O arguido interpôs recurso desta decisão, tendo o Tribunal da Relação de Lisboa negado provimento ao recurso, por acórdão proferido em 4 de outubro de 2012.
Desta decisão o arguido recorreu para o Tribunal Constitucional, nos seguintes termos:
“1. Entende o recorrente que o douto Acórdão – na sequência da decisão da Comarca viola os princípios da presunção de inocência e in dubio pro reu subjacentes à apreciação da prova pelo Tribunal.
2. Apesar do douto Acórdão recorrido invocar e reproduzir a fls. 12 parte do Acórdão de 8/1/1998 do STJ (Proc. 1031/97) no sentido de legitimar a decisão perfilhada é precisamente invocando o mesmo aresto jurisprudencial que se sustenta o presente Recurso, isto é:
3. É convicção do recorrente que o Tribunal recorrido deu como provado algo que notoriamente está errado, e retira de um facto dado como provado conclusões que, podendo até aceitar-se serem logicamente possíveis são arbitrárias e notoriamente violadoras das regras da experiência comum.

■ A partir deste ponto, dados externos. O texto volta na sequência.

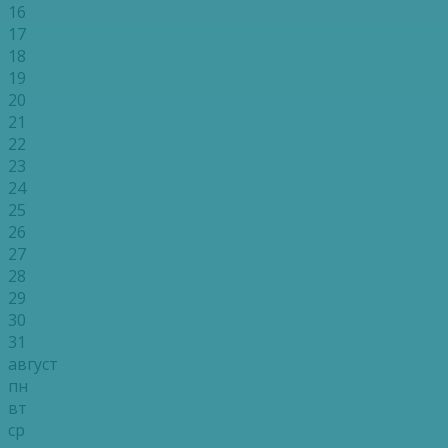
16
17
18
19
20
21
22
23
24
25
26
27
28
29
30
31
август
пн
вт
ср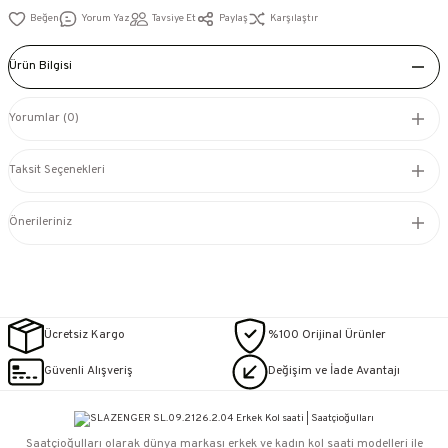
Yorum Yaz
Tavsiye Et
Paylaş
Karşılaştır
Ürün Bilgisi
Yorumlar (0)
Taksit Seçenekleri
Önerileriniz
Ücretsiz Kargo
%100 Orijinal Ürünler
Güvenli Alışveriş
Değişim ve İade Avantajı
Saatçioğulları⁠ olarak dünya markası erkek ve kadın kol saati modelleri ile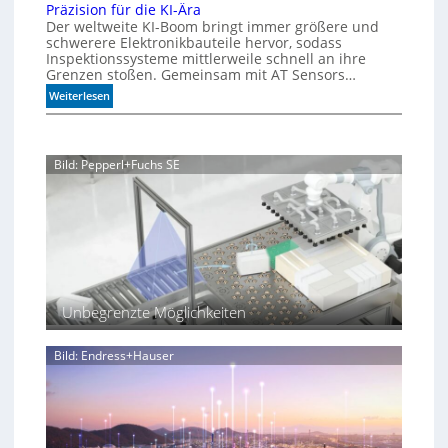
r
Präzision für die KI-Ära
a
u
n
Der weltweite KI-Boom bringt immer größere und
T
r
e
schwerere Elektronikbauteile hervor, sodass
o
i
r
Inspektionssysteme mittlerweile schnell an ihre
l
u
u
Grenzen stoßen. Gemeinsam mit AT Sensors…
e
m
n
:
Weiterlesen
r
g
P
a
r
n
ä
z
Bild: Pepperl+Fuchs SE
z
i
s
i
o
n
f
ü
Unbegrenzte Möglichkeiten
r
d
i
Bild: Endress+Hauser
e
K
I
-
Ä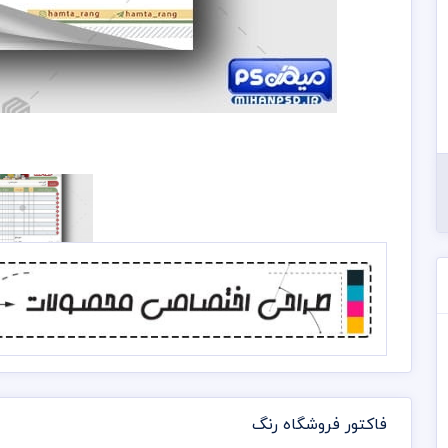
فاکتور فروشگاه رنگ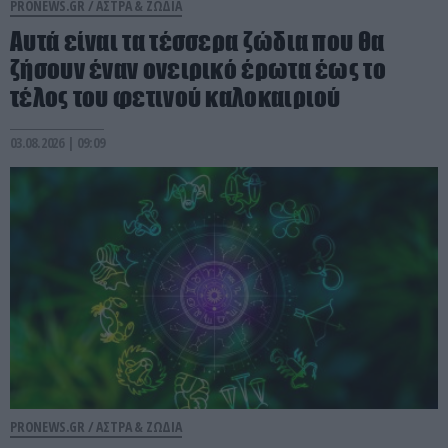
PRONEWS.GR /
ΑΣΤΡΑ & ΖΩΔΙΑ
Αυτά είναι τα τέσσερα ζώδια που θα
ζήσουν έναν ονειρικό έρωτα έως το
τέλος του φετινού καλοκαιριού
03.08.2026 | 09:09
PRONEWS.GR /
ΑΣΤΡΑ & ΖΩΔΙΑ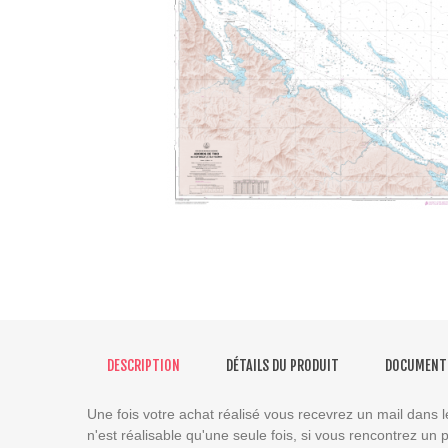
DESCRIPTION
DÉTAILS DU PRODUIT
DOCUMENT
Une fois votre achat réalisé vous recevrez un mail dans l
n'est réalisable qu'une seule fois, si vous rencontrez un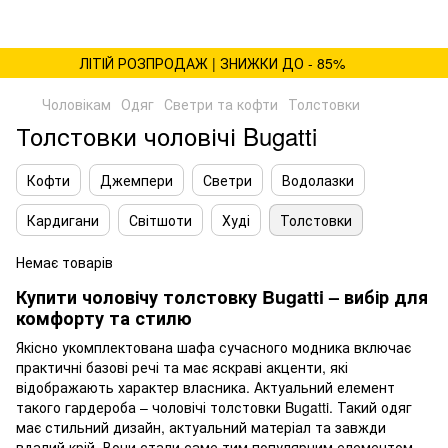
ЛІТІЙ РОЗПРОДАЖ | ЗНИЖКИ ДО - 85%
Чоловікам
Одяг
Светри та кофти
Толстовки
Толстовки чоловічі Bugatti
Кофти
Джемпери
Светри
Водолазки
Кардигани
Світшоти
Худі
Толстовки
Немає товарів
Купити чоловічу толстовку Bugatti – вибір для
комфорту та стилю
Якісно укомплектована шафа сучасного модника включає
практичні базові речі та має яскраві акценти, які
відображають характер власника. Актуальний елемент
такого гардероба – чоловічі толстовки Bugatti. Такий одяг
має стильний дизайн, актуальний матеріал та завжди
вдалий крій. Вони стали саме тим популярним елементом,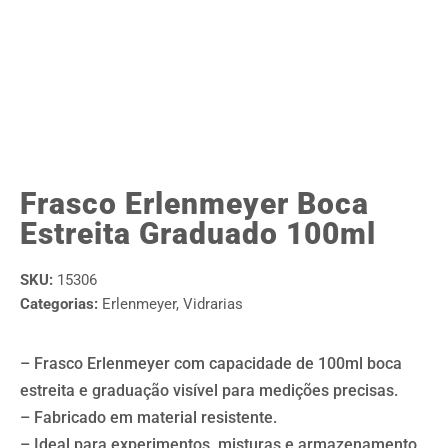
Frasco Erlenmeyer Boca
Estreita Graduado 100ml
SKU:
15306
Categorias:
Erlenmeyer
,
Vidrarias
– Frasco Erlenmeyer com capacidade de 100ml boca
estreita e graduação visível para medições precisas.
– Fabricado em material resistente.
– Ideal para experimentos, misturas e armazenamento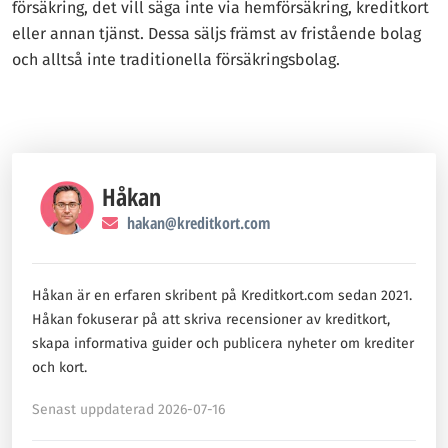
försäkring, det vill säga inte via hemförsäkring, kreditkort
eller annan tjänst. Dessa säljs främst av fristående bolag
och alltså inte traditionella försäkringsbolag.
Håkan
hakan@kreditkort.com
Håkan är en erfaren skribent på Kreditkort.com sedan 2021.
Håkan fokuserar på att skriva recensioner av kreditkort,
skapa informativa guider och publicera nyheter om krediter
och kort.
Senast uppdaterad 2026-07-16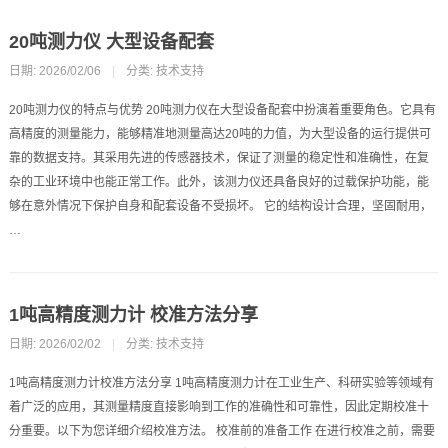
20吨测力仪 大型设备配套
日期: 2026/02/06
|
分类:
技术支持
20吨测力仪的特点与优势 20吨测力仪在大型设备配套中扮演着重要角色。它具有
高精度的测量能力，能够精准地测量高达20吨的力值，为大型设备的运行提供可
靠的数据支持。其采用先进的传感器技术，保证了测量的稳定性和准确性，在复
杂的工业环境中也能正常工作。此外，该测力仪还具备良好的过载保护功能，能
够在意外情况下保护自身和配套设备不受损坏。 它的结构设计合理，坚固耐用，
…
1吨高精度测力计 校准方法分享
日期: 2026/02/02
|
分类:
技术支持
1吨高精度测力计校准方法分享 1吨高精度测力计在工业生产、科研实验等领域有
着广泛的应用，其测量精度直接影响到工作的准确性和可靠性，因此定期校准十
分重要。以下为您详细介绍校准方法。 校准前的准备工作 在进行校准之前，需要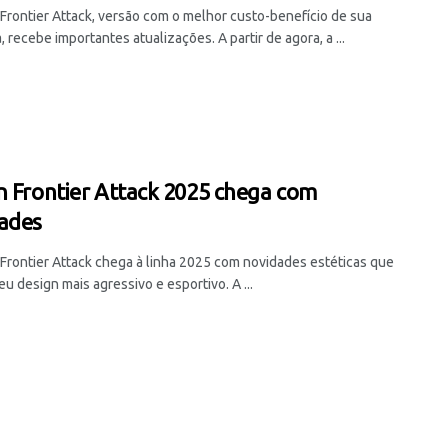
 Frontier Attack, versão com o melhor custo-benefício de sua
, recebe importantes atualizações. A partir de agora, a ...
n Frontier Attack 2025 chega com
ades
 Frontier Attack chega à linha 2025 com novidades estéticas que
u design mais agressivo e esportivo. A ...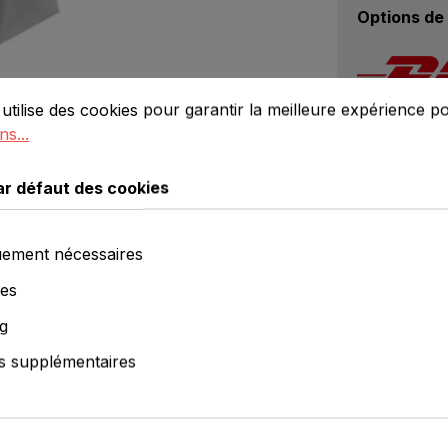
Options de 
défaut des cookies
lise des cookies pour garantir la meilleure expérience poss
utilise des cookies pour garantir la meilleure expérience p
ns...
ar défaut des cookies
ement nécessaires
ues
g
agencement
s supplémentaires
Nos horaires d’
nnalisée selon vos besoins
Lun – Jeu : 08h0
Ven : 08h0
 de magasin ? Nous vous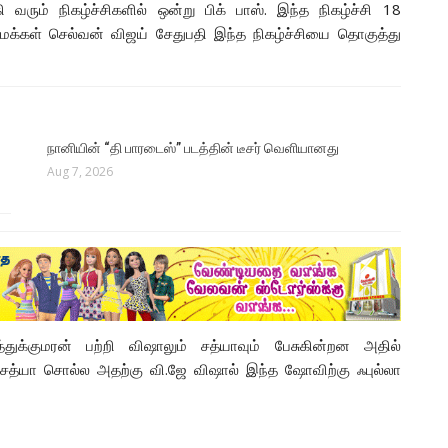
ி வரும் நிகழ்ச்சிகளில் ஒன்று பிக் பாஸ். இந்த நிகழ்ச்சி 18
. மக்கள் செல்வன் விஜய் சேதுபதி இந்த நிகழ்ச்சியை தொகுத்து
நானியின் “தி பாரடைஸ்” படத்தின் டீசர் வெளியானது
Aug 7, 2026
க்குமரன் பற்றி விஷாலும் சத்யாவும் பேசுகின்றன அதில்
சத்யா சொல்ல அதற்கு வி.ஜே விஷால் இந்த ஷோவிற்கு ஃபுல்லா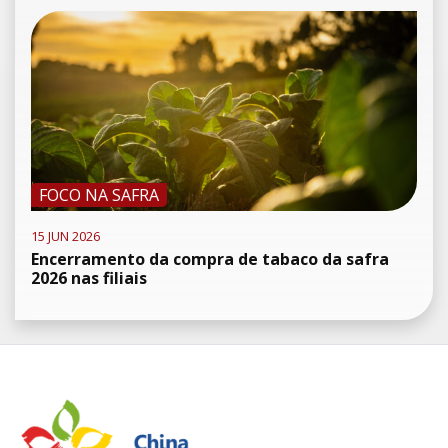
FOCO NA SAFRA
15 JUN 2026
Encerramento da compra de tabaco da safra
2026 nas filiais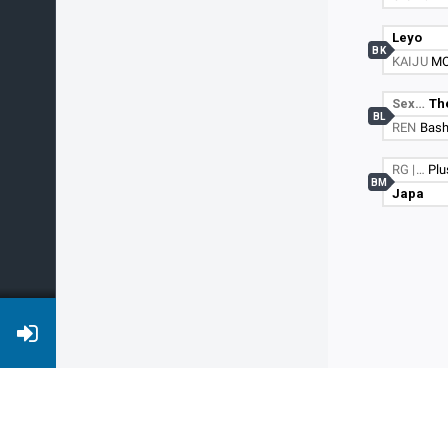
Leyo
BK
KAIJU
M
Sex…
Th
BL
REN
Bas
RG |…
Pl
BM
Japa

4. Como escreveu o Prof, Cavaleira Ferreira:
“A Lei não está ausente da “livre convicção” do juiz. O sistema processual moderno atribui ao julgador uma maior liberdade mas não ao arbítrio a que a Lei seja indiferente. Se o julgador interpreta a liberdade de apreciação como um domínio arbitrário da sua vontade sobre a matéria de facto, e oferece às partes, como conteúdo de jurisdição, a sua fé ou convicção sem provas e sem base objetiva, ultrapassa os limites da liberdade de apreciação, que não pode confundir-se com a supressão da prova ou com a faculdade, por exemplo, de inverter por seu alvedrio o ónus da prova” (in Curso de Direito Penal II, pág. 300).
5. Ora, apesar da profusa justificação efetuada foi o que o Tribunal – e em duas instâncias – fez pois, extraiu conclusões de factos genéricos e que não podiam conduzir a tal resultado.
6. Chama-se especial atenção para o depoimento das duas únicas testemunhas – que eram funcionários do queixoso/recorrido – que pouco ou nada disseram de concreto e de onde o Tribunal, sem se perceber como vem a dar como provado o que consta dos pontos 2.1 do douto Acórdão (sobretudo nos parágrafos primeiro, segundo e sexto)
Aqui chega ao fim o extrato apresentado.